Lundi 21 septembre, dans le cadre du procès sur l’extradition de Julian Assange, ses avocats ont présenté à la cour le témoignage de la journaliste américaine Cassandra Fairbanks, laquelle a affirmé que son arrestation à l’ambassade d’Équateur à Londres le 11 avril 2019 par les autorités britanniques avait été ordonnée par Donald Trump.

«L'arrestation de Julian Assange à l'ambassade a été coordonnée sur "des ordres directs du Président américain"», a déclaré la défense en lisant la déclaration de la journaliste.

En 2018, cette dernière avait été contactée par Arthur Schwartz, conseiller informel de Donald Trump et travaillant avec l’ex-ambassadeur des États-Unis en Allemagne, Richard Grenell. Celui-ci souhaitait lui faire supprimer un tweet dont il croyait qu’il contenait des «informations classifiées».

«Enlever un réfugié politique»

Plus tard dans la conversation, Mme Fairbanks, apprenant les prochaines étapes des poursuites contre Assange, dont son interlocuteur semblait particulièrement bien informé et donc très proche du dossier, lui a indiqué qu’«enlever un réfugié politique de l’ambassade équatorienne serait un acte de guerre». «Pas si on nous laisse faire», lui a répondu M. Schwartz, ignorant que la conversation était enregistrée.

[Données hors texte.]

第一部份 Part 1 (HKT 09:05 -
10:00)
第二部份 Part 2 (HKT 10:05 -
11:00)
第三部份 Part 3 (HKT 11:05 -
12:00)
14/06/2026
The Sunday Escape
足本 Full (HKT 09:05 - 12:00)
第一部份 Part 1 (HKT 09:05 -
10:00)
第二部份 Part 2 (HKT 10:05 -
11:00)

Durant les conversations suivantes, M.Schwartz a admis, toujours en ignorant être enregistré par son interlocutrice, que «le Président Trump avait personnellement ordonné l’arrestation», et que l’accord avait été négocié par Richard Grenell.

Après révélation de ces entretiens téléphoniques, Mme Fairbanks a affirmé avoir subi des menaces. Son employeur aurait été contacté par M. Schwartz pour la faire licencier.

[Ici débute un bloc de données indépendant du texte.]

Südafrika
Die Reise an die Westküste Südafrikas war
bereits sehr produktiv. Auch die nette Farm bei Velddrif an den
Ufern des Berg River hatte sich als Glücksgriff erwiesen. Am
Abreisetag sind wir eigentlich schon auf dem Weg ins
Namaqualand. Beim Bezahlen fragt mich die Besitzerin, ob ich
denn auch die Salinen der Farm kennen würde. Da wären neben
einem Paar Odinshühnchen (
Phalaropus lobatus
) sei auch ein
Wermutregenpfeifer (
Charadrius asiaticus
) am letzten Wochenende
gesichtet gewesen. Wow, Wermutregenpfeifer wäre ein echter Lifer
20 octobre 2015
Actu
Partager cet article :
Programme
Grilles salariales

La suite du procès Assange

Concrètement, cette révélation appuie la défense de Julian Assange dans sa volonté de démontrer que les accusations des États-Unis, qui réclament son extradition, ne sont pas motivées par la justice, mais bien pour des raisons politiques. Les audiences devraient encore se poursuivre à Old Bailey, la Haute cour criminelle britannique, pour au moins une ou deux semaines.

Le fondateur de WikiLeaks risque jusqu’à 175 ans de prison aux États-Unis s’il est reconnu coupable de toutes les accusations portées contre lui, notamment de la publication de documents confidentiels sur les guerres en Afghanistan et en Irak.

Après s’être réfugié pendant sept ans à l’ambassade d’Équateur à Londres, il a été arrêté en avril 2019 et placé dans la prison de haute sécurité de Belmarsh pour avoir enfreint les conditions de sa liberté sous caution. Outre ses conditions de détention dénoncées à plusieurs reprises, ses proches et défenseurs craignent que son extradition aux USA ne soit synonyme de peine de mort.